Ever since I can remember, I’ve been obsessed with beautiful natural scenery and dramatic weather. I believe my passion for landscape photography was initiated by two elements;

The first was parents with a love of nature, particularly a family obsessed with indigenous flora. My father made sure that I saw the country and all its most beautiful landscapes in my childhood years. His passion for indigenous flora instilled a great ap
preciation in me for pristine wilderness by always pointing out alien plants in landscapes where they don’t belong. Certain experiences during these holidays left a profound mark and love of nature on me – seeing the sunset over Namibia’s desert coastline on a perfect winter’s day, experiencing a super-cell thunderstorm in the Drakensberg on a summer night, to name just two examples.

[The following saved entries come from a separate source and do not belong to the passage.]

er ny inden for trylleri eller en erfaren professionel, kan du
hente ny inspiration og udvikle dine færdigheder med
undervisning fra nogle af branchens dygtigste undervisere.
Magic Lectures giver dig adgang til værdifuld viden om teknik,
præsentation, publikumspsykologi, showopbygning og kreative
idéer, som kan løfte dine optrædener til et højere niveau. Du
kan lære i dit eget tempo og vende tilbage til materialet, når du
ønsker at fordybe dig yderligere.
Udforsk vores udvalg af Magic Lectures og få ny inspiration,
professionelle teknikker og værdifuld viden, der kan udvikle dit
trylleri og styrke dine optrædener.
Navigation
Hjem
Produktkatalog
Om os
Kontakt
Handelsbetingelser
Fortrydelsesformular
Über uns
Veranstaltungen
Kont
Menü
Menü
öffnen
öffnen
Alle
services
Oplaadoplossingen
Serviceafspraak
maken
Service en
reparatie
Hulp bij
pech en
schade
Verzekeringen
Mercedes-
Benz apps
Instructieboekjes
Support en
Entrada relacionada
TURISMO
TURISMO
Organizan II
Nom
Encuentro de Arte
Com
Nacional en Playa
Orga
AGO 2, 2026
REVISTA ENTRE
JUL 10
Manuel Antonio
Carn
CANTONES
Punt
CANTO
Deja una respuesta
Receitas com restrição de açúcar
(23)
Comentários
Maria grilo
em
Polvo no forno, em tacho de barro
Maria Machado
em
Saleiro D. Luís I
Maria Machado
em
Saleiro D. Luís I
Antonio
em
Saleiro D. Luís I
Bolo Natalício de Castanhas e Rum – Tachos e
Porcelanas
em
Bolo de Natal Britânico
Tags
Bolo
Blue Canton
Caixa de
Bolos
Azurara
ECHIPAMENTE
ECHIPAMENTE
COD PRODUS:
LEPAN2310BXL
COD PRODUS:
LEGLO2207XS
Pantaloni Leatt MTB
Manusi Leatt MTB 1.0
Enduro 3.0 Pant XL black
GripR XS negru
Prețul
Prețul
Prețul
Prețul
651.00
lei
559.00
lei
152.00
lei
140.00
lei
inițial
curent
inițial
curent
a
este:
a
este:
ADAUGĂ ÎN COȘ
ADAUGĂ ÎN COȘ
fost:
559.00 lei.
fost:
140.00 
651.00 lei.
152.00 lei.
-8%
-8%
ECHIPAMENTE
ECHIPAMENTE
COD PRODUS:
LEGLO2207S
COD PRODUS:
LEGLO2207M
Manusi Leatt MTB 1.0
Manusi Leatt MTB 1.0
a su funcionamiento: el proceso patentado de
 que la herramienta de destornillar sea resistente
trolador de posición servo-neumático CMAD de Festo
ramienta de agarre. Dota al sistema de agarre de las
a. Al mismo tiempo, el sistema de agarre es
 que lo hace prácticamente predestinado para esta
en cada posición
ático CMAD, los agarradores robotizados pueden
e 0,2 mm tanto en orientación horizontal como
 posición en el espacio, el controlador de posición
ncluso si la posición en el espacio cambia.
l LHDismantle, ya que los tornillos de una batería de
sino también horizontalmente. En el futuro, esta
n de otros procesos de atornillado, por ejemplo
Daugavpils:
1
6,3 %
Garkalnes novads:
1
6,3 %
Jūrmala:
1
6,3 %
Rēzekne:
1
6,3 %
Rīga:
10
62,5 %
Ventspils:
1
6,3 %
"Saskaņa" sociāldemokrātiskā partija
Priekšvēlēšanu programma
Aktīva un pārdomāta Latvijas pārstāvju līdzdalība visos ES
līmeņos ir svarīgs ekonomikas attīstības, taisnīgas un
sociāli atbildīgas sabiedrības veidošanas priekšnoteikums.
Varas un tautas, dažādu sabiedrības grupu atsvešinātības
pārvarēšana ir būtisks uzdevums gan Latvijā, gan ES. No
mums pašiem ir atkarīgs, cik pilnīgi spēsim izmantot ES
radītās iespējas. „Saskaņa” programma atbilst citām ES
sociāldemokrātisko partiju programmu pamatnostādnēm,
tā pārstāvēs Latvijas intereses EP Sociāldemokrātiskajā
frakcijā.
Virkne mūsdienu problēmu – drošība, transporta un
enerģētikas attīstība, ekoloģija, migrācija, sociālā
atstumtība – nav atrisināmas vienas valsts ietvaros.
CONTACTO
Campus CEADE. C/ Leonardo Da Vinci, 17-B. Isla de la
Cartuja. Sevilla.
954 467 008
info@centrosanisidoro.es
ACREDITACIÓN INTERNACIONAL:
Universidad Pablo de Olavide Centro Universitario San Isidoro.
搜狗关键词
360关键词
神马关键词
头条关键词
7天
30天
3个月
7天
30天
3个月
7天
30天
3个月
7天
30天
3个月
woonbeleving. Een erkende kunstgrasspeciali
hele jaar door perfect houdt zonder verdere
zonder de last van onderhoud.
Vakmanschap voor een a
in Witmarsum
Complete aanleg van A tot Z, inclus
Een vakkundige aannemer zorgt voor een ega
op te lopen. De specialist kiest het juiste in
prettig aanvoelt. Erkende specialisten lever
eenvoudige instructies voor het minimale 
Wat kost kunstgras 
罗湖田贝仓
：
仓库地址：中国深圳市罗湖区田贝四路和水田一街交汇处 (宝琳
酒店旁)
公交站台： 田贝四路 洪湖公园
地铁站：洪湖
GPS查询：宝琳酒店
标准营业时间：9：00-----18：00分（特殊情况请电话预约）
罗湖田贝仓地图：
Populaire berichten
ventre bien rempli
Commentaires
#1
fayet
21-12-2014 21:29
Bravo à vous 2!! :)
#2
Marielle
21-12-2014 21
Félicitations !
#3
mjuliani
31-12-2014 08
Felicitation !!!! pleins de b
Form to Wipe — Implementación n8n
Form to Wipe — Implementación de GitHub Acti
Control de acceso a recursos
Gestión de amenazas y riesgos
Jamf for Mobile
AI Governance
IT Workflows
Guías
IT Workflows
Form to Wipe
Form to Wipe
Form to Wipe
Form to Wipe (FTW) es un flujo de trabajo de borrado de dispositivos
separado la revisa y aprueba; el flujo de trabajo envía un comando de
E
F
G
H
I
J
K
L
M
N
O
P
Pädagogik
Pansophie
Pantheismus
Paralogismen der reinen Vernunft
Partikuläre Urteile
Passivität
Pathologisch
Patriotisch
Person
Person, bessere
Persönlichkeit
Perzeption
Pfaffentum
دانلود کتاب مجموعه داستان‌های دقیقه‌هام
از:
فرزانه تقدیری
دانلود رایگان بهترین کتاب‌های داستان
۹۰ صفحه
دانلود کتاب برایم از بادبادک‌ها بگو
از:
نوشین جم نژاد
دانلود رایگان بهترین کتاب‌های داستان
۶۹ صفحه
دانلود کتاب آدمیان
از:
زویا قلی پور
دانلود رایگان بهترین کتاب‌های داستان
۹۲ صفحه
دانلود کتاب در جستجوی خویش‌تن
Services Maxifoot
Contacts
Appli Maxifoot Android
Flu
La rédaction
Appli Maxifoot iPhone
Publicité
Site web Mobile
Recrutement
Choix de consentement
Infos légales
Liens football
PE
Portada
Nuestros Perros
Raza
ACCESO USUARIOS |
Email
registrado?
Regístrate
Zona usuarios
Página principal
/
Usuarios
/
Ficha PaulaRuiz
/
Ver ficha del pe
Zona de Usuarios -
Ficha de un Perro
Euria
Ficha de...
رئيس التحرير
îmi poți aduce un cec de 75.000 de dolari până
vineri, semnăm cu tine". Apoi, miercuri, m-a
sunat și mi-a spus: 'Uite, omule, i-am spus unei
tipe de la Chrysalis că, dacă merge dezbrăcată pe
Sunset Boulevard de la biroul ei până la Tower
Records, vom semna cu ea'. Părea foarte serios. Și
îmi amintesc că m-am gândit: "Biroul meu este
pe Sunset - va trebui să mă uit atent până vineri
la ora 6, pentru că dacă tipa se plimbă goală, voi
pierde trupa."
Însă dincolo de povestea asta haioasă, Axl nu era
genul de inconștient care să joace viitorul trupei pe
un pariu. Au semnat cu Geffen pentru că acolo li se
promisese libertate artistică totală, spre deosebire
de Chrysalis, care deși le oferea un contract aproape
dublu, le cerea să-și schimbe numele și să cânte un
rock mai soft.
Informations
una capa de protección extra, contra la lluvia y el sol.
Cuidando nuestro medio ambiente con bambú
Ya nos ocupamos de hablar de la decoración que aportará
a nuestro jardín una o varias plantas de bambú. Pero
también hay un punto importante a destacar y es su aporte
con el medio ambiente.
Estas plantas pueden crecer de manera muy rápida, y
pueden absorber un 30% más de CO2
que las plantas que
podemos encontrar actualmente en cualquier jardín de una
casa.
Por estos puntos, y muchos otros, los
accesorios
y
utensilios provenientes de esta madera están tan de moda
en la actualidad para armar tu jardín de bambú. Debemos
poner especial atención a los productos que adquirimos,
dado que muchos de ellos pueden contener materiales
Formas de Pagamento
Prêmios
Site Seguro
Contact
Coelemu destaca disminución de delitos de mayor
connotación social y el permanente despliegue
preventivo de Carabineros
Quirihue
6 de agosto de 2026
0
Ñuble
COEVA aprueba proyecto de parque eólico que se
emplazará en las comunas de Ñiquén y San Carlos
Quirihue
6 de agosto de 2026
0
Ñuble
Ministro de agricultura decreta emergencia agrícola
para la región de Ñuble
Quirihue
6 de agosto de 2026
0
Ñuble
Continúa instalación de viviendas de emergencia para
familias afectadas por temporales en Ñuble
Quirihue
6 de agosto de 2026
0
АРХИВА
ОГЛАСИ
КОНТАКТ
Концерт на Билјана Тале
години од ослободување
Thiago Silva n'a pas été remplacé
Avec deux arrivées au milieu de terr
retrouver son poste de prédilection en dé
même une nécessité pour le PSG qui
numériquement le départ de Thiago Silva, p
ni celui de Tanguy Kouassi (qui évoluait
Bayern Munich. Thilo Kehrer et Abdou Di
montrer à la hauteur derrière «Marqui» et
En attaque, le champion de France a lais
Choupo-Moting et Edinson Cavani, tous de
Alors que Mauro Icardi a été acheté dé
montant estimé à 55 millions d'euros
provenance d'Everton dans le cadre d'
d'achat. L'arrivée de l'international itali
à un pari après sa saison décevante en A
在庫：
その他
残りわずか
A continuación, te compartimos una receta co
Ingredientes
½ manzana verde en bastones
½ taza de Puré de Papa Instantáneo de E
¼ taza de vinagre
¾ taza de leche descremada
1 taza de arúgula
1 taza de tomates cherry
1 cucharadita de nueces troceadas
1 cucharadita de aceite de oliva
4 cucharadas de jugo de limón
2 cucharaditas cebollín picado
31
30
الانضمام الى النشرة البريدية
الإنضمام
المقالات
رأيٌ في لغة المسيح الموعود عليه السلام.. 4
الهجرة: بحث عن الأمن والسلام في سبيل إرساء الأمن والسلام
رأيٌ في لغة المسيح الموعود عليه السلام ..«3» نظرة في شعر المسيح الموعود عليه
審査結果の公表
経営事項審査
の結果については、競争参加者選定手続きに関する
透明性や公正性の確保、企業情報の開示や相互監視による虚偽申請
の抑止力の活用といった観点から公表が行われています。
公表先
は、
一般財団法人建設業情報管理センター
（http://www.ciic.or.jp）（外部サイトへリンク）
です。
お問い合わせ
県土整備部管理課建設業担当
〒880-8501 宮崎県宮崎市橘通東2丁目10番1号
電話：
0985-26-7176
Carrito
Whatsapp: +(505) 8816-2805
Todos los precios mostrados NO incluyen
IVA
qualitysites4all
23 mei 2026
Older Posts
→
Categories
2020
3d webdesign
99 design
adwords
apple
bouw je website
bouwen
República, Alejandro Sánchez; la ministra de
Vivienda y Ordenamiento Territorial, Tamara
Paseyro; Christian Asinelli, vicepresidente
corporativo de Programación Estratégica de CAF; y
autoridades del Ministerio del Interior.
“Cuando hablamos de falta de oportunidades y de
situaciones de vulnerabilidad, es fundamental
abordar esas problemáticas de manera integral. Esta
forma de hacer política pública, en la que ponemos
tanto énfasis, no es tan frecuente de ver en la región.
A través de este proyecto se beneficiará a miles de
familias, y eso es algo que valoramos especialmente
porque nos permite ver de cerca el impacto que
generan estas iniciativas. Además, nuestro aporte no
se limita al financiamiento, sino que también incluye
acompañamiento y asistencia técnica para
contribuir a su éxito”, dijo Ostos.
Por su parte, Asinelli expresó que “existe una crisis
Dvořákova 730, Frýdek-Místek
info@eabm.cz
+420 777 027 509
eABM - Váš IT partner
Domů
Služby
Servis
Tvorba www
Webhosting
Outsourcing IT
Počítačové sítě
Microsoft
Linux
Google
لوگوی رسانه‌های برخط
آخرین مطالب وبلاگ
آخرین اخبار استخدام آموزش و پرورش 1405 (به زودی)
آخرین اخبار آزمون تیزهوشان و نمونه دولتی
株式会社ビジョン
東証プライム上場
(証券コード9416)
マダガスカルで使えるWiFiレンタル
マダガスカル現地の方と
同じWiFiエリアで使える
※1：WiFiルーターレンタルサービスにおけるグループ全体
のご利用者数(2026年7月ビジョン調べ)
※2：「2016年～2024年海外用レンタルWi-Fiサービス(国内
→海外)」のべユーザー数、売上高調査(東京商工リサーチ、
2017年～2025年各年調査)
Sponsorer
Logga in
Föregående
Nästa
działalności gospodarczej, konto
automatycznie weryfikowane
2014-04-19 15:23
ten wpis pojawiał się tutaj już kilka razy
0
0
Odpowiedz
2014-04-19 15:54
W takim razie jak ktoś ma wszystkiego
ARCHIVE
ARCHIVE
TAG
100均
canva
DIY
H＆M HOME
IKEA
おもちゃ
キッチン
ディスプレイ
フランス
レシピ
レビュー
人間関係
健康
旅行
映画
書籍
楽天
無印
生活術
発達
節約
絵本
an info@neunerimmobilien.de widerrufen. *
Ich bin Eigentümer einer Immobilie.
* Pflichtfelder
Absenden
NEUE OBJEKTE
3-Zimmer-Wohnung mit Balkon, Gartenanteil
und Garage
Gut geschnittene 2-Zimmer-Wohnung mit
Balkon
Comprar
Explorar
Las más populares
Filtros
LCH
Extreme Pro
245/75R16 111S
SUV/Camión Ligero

The second was countless natural history coffee-table books from my grandmother, filled with what was likely the world’s best landscape photography during the nineties. Although I had no connection with the places shown in these books, I could see that they were of moments similar to the ones that I so fondly remember. When I see such special photos, the combination of emotional triggers and an ever-wandering brain can take me on a euphoric visual journey within my mind – a.k.a “get lost in the photo”.

These moments, when the light, clouds and land combine to produce scenes so beautiful that they etch a profound place in viewers’ memories, are what I chase and endeavour to capture. I believe the essence of a landscape photograph is allowing the viewer to experience that place without ever being there. Witnessing such moments unfold over earth’s most beautiful landscapes is, for me, one of the highlights of living.